Collected data:
==================================================
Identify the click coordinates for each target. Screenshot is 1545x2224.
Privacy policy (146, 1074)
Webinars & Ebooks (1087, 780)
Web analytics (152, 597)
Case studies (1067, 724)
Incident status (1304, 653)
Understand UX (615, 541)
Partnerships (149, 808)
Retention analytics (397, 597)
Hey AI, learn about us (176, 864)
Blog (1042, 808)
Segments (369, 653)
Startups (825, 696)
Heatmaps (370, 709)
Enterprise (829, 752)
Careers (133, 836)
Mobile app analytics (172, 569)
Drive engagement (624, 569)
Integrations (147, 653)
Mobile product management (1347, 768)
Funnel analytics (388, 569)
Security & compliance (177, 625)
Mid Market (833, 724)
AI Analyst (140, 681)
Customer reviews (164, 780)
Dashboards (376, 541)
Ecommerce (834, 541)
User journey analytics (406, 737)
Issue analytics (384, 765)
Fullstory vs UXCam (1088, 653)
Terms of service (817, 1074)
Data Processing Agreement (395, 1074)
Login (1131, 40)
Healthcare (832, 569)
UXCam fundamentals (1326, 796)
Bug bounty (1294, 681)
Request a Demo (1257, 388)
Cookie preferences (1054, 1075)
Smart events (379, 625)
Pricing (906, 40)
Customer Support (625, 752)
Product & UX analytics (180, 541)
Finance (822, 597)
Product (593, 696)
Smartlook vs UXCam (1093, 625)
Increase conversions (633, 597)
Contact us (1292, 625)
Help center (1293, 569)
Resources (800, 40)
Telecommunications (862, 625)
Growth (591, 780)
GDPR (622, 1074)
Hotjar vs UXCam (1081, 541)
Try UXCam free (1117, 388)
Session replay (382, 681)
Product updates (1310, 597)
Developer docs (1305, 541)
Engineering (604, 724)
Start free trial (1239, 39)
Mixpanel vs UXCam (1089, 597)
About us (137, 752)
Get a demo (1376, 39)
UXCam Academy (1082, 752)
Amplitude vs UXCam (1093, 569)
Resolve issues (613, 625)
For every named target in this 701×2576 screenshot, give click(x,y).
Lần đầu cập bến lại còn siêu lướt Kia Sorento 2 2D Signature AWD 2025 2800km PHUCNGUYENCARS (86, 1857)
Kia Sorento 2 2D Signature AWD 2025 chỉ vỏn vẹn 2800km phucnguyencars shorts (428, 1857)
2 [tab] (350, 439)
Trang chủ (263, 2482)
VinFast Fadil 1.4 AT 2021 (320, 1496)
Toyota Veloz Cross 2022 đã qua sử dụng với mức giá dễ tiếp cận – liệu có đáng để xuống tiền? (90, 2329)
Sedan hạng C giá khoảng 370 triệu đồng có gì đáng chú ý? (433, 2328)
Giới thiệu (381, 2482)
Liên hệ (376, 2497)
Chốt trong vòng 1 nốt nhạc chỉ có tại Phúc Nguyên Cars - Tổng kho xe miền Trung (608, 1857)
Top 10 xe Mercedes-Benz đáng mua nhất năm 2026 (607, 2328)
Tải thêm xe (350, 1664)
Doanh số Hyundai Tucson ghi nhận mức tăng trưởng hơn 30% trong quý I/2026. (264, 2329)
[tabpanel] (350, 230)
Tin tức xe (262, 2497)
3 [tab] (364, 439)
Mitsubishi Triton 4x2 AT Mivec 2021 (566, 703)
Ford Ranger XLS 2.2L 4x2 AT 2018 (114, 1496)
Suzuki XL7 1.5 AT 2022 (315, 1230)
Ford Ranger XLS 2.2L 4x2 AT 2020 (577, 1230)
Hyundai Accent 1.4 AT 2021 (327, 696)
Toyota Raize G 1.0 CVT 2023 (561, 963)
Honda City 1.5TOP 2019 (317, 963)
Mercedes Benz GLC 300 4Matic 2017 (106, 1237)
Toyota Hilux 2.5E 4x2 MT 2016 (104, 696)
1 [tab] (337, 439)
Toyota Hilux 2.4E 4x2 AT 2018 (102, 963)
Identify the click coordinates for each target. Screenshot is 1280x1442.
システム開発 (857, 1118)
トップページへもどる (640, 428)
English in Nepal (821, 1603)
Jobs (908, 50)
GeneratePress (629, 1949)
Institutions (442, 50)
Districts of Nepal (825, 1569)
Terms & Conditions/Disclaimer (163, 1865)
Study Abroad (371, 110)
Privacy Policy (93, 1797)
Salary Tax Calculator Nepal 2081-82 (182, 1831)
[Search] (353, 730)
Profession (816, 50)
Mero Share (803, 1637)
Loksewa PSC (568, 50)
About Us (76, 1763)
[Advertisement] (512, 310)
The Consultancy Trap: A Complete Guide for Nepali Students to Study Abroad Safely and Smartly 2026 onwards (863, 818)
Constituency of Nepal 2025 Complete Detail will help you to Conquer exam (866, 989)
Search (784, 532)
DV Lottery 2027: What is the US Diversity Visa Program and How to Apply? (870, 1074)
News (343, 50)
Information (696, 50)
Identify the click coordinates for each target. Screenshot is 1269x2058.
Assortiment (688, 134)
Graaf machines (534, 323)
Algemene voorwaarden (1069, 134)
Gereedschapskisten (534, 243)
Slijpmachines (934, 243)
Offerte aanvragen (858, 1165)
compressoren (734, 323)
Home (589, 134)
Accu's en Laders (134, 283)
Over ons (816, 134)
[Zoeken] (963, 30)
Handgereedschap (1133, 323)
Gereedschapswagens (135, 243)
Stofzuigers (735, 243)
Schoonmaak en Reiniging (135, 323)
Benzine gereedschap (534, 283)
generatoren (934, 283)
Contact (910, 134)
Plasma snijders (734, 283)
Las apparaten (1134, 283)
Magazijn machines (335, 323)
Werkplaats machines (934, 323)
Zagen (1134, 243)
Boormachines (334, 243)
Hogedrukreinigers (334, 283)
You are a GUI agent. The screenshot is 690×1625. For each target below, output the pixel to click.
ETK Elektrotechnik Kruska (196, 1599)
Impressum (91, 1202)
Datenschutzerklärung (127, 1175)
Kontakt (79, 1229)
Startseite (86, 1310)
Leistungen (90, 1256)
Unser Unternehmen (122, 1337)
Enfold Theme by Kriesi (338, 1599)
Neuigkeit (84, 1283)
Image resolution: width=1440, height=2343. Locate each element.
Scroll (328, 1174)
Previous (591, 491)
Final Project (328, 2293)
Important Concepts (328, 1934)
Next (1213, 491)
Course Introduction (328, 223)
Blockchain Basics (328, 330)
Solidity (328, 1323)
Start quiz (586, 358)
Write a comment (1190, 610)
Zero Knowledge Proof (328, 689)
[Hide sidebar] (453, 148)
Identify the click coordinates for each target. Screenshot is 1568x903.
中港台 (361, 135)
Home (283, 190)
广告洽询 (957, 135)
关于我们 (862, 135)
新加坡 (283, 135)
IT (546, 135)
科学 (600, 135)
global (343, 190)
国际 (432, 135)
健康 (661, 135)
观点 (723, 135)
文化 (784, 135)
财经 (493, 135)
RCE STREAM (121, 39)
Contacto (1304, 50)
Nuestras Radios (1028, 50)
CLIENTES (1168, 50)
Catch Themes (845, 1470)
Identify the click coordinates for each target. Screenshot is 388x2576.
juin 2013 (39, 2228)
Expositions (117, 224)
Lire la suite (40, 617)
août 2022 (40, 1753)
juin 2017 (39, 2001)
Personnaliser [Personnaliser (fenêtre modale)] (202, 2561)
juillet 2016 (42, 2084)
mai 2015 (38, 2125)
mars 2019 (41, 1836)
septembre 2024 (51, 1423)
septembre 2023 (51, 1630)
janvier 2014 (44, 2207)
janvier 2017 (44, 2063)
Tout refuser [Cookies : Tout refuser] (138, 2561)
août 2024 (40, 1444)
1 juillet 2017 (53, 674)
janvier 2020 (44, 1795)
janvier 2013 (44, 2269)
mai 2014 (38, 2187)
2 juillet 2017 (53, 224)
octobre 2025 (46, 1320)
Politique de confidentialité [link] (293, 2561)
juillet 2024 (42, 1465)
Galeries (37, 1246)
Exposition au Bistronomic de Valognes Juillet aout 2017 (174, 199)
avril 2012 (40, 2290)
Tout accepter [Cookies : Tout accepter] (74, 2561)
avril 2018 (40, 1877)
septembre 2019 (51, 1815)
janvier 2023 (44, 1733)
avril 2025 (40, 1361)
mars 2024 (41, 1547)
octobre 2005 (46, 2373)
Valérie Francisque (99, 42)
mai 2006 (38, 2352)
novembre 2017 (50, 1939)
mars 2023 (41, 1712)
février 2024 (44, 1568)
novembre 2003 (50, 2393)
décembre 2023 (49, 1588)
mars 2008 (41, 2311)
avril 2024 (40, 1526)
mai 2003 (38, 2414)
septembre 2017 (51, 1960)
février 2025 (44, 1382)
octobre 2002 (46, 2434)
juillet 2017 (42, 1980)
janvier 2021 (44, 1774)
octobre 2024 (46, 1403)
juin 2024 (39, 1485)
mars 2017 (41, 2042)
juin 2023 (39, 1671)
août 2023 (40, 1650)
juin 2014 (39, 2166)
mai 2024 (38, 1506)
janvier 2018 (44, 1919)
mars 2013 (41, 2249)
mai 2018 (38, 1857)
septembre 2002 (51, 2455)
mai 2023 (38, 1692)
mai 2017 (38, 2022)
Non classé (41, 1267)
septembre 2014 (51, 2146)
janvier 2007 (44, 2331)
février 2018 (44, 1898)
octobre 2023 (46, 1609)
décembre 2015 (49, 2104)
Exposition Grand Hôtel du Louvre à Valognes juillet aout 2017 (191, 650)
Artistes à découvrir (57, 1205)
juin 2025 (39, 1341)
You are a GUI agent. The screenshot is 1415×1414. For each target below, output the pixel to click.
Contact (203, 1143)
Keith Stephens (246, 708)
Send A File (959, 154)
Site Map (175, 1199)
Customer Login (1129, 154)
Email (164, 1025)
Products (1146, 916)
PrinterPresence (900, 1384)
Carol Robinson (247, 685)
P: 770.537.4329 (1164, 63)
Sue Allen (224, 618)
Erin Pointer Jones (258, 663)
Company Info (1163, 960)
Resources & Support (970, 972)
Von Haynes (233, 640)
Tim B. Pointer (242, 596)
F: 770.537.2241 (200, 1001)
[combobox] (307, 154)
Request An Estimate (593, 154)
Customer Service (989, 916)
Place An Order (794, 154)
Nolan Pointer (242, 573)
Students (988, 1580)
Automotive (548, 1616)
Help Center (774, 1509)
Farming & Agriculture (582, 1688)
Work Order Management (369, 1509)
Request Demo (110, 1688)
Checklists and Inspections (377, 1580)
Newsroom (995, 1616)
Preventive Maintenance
==================================================
→ EXERCISE AIM
Tell how many lines above hold "Abroad", nothing more.

→ RESULT
2